Tranne quel mercoledì.

Sono le 13:05, pieno orario di ressa. Sto tagliando tranci e preparando scontrini con la mano sinistra mentre con la destra chiudo una scatola da asporto. Entra un ragazzo, sui trent’anni, aria tranquilla, zaino in spalla. Si avvicina al bancone, dà un’occhiata rapida e poi fa:
— Ciao! Senti, ma la pizza bianca… è senza glutine?

— No, guarda, la pizza bianca è solo senza pomodoro. È l’impasto normale.

Lui fa sì con la testa, come se avesse capito, ma dopo qualche secondo:
— Ma quindi senza pomodoro vuol dire senza glutine?

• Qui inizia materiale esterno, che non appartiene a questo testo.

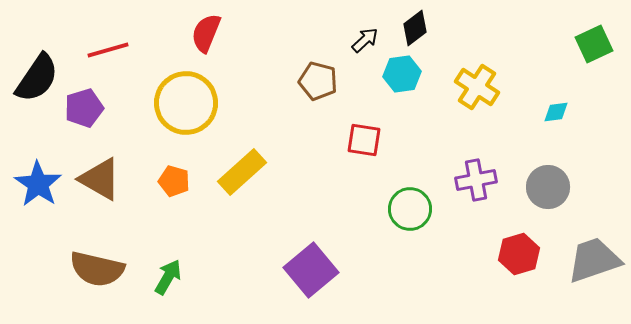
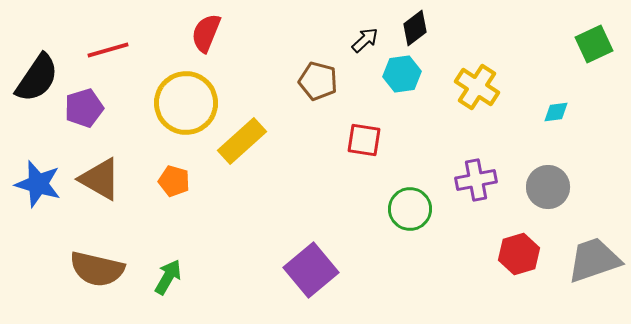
yellow rectangle: moved 31 px up
blue star: rotated 18 degrees counterclockwise
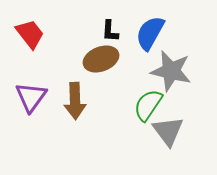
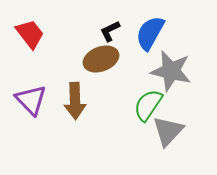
black L-shape: rotated 60 degrees clockwise
purple triangle: moved 3 px down; rotated 20 degrees counterclockwise
gray triangle: rotated 20 degrees clockwise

Io mi fermo. Cerco di restare gentile.
— No, il glutine è nella farina, non nel pomodoro.

Silenzio.
Lui mi guarda.
— Eh ma… la farina è bianca. E la pizza è bianca. Quindi?

Ho un attimo di vuoto. Non capisco se mi sta prendendo in giro o se è davvero confuso.

— No, davvero, guardi, il glutine non ha colore. È una proteina. Anche se la pizza è bianca, l’impasto è lo stesso della rossa.

Lui ci pensa. Poi si illumina.

— Ahhh! Ok. Allora prendo una margherita. Così almeno il pomodoro lo vedo.
— Certo.

Gliela scaldo. Gliela passo. Va a sedersi. Tutto tranquillo.
Dopo cinque minuti torna al banco.
— Scusa… ma questa mozzarella è “delattosata”?

— No, è normale.

— Ah. Ma è bianca anche questa, però.

Annuisco piano.
— Sì. Come il latte.

Sorride, prende una forchettata, poi mi guarda e fa:
— Io comunque studio marketing, eh. La comunicazione è importante.

Ora non voglio prendere in giro il ragazzo, ma quante ore di lavoro ha fatto per arrivare cosi fuso?